Segundo a reportagem, Maduro e Cilia dormiam quando militares americanos entraram na residência e os levaram ainda durante a noite. Em entrevista à Fox News, o presidente dos Estados Unidos, Donald Trump, afirmou que acompanhou a ação em tempo real por meio de uma transmissão feita por agentes que participaram da missão.
A vice-presidente da Venezuela, Delcy Rodríguez, declarou que o governo não tem informações sobre o paradeiro de Maduro e da primeira-dama. Em pronunciamento à emissora estatal VTV, ela exigiu “prova de vida imediata” por parte do governo norte-americano.
À agência Associated Press, o dirigente chavista Nahum Fernández afirmou que o casal estava em uma residência localizada dentro do complexo militar do Forte Tiuna, em Caracas. “Foi lá que eles bombardearam. E foi lá que realizaram o que podemos chamar de sequestro do presidente e da primeira-dama”, disse.
Maduro estava sendo levado para Nova York. Mais cedo, a secretária de Justiça dos Estados Unidos, Pam Bondi, declarou que o presidente venezuelano “em breve enfrentará a força total da Justiça americana, em solo americano e em tribunal americano”. Em publicações nas redes sociais, Bondi mencionou denúncias apresentadas em 2020 pelo Distrito Sul de Nova York, que acusam Maduro de conspiração para o narcoterrorismo, importação de cocaína, posse de metralhadoras e dispositivos destrutivos e conspiração contra os Estados Unidos.
Naquele ano, ainda durante o primeiro mandato de Trump, o Departamento de Justiça dos EUA acusou Maduro e aliados de transformarem o Estado venezuelano em uma organização criminosa ligada ao narcotráfico, enquanto desviavam recursos públicos. As denúncias incluíram acusações contra 14 autoridades e indivíduos ligados ao governo, além da fixação de recompensas que somavam US$ 55 milhões por informações que levassem à captura de Maduro e outros dirigentes.
Uma das ações judiciais, apresentada por promotores de Nova York, acusou Maduro e o líder chavista Diosdado Cabello de conspirarem com grupos armados colombianos para “inundar os Estados Unidos com cocaína”, utilizando o narcotráfico como instrumento de ataque ao país.
Segundo a Associated Press, a base legal para a operação militar norte-americana não foi esclarecida. A ação tem sido comparada à invasão do Panamá, em 1990, que resultou na captura do então líder Manuel Antonio Noriega.

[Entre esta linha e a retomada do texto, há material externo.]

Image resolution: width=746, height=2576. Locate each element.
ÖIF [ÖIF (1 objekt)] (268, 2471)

Em publicação na rede Truth Social, Trump escreveu que “os Estados Unidos realizaram com sucesso um ataque em larga escala contra a Venezuela” e que Maduro e sua esposa foram capturados e retirados do país por via aérea. O presidente afirmou que a operação foi conduzida em conjunto com forças de segurança americanas e anunciou uma coletiva de imprensa em Mar-a-Lago para apresentar mais detalhes.

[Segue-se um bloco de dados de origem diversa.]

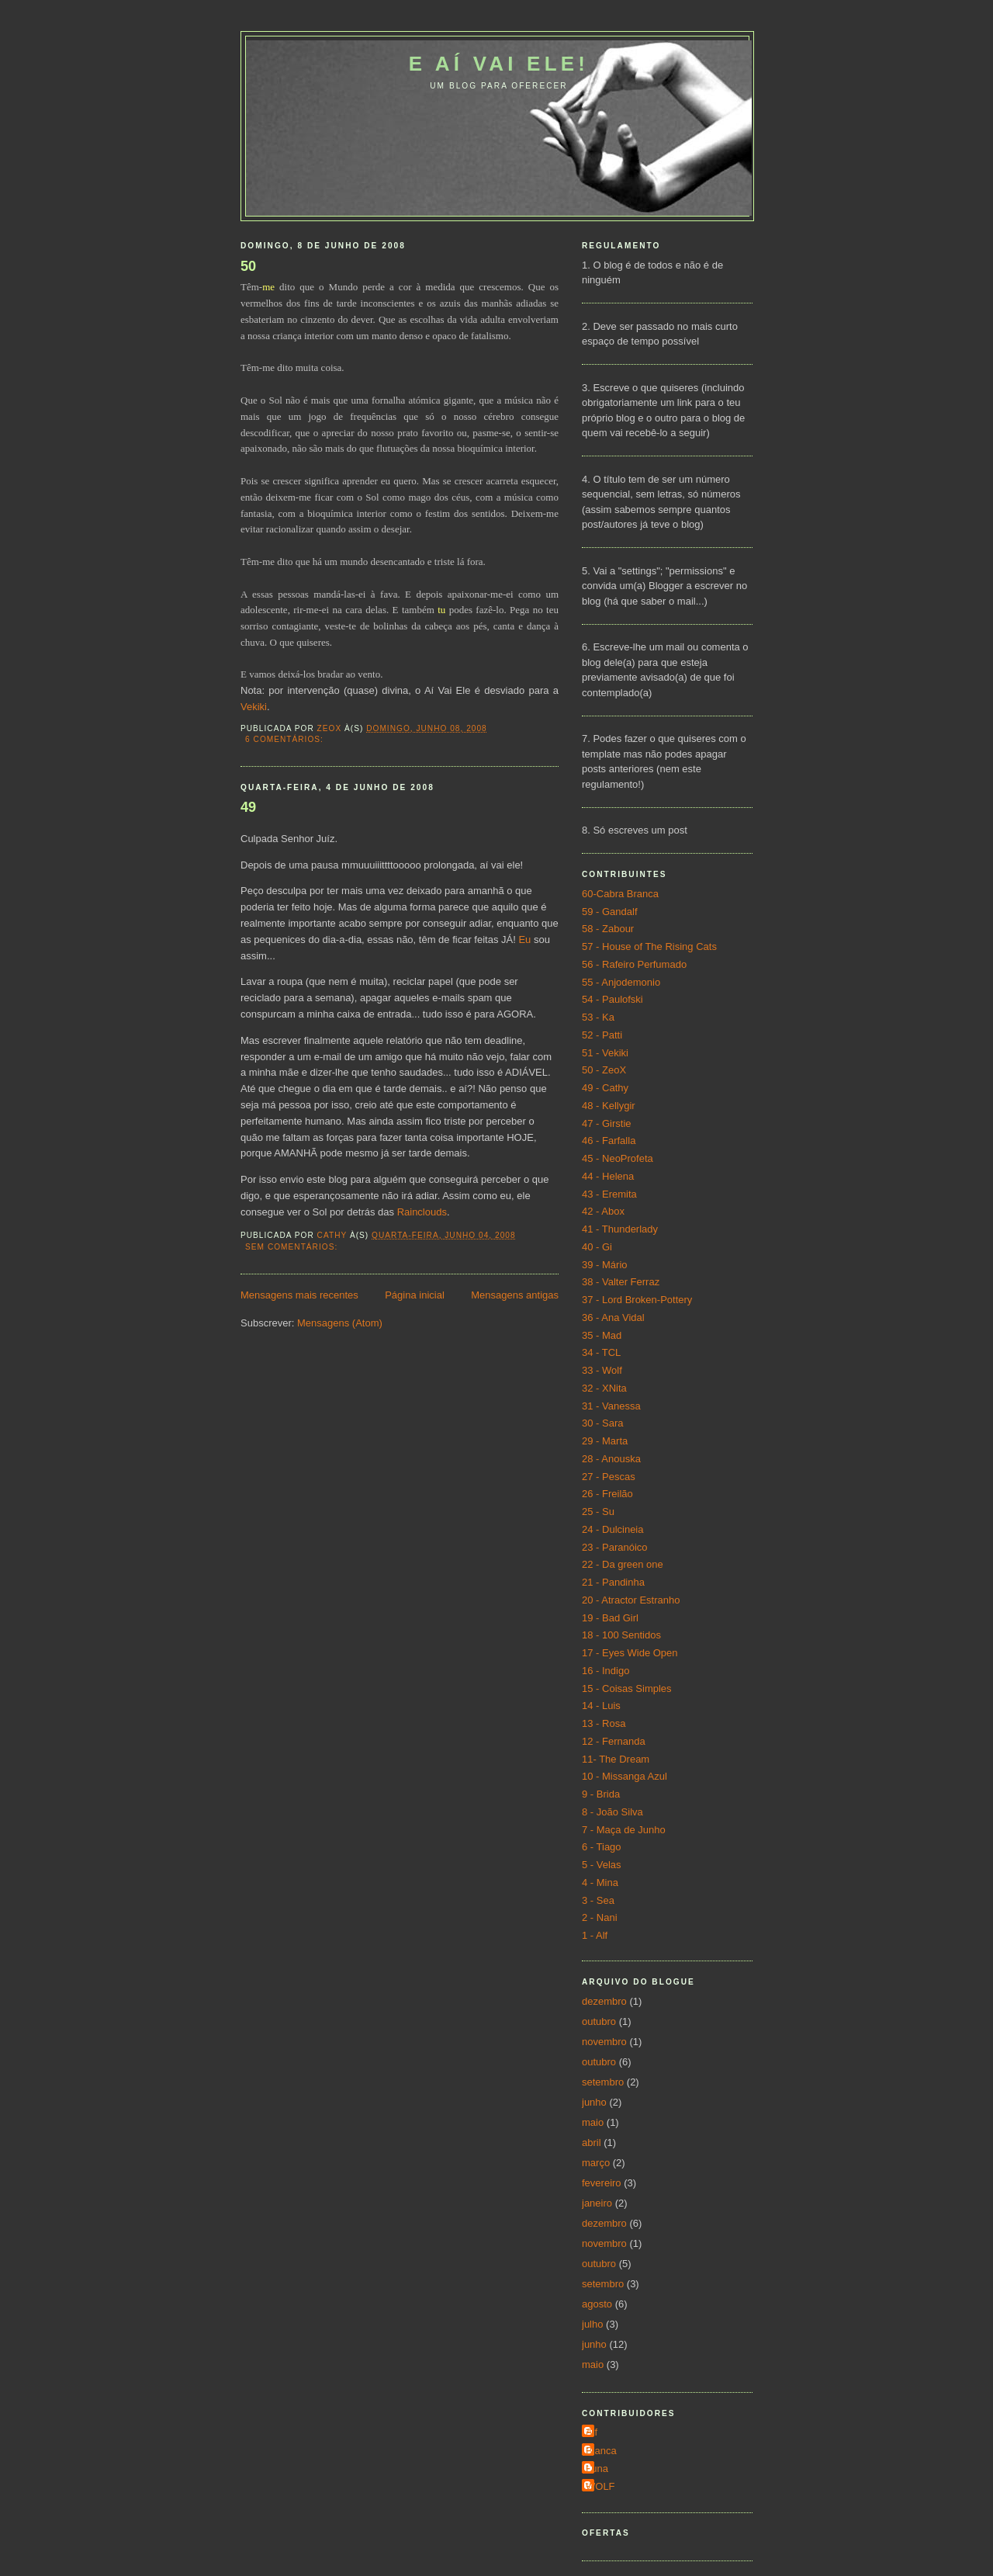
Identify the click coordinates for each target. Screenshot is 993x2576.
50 (248, 266)
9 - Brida (601, 1794)
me (268, 287)
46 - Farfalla (608, 1140)
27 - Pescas (608, 1476)
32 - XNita (604, 1388)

— Marco Rubio (@marcorubio) January 3, 2026
A escalada de tensão entre Washington e Caracas se intensificou nos últimos meses. No fim de outubro, Trump revelou ter autorizado a CIA a realizar operações secretas na Venezuela. Segundo fontes da Casa Branca, o Pentágono apresentou diferentes cenários de ação, incluindo ataques a instalações militares, sob a justificativa de vínculos entre setores das Forças Armadas venezuelanas e o narcotráfico.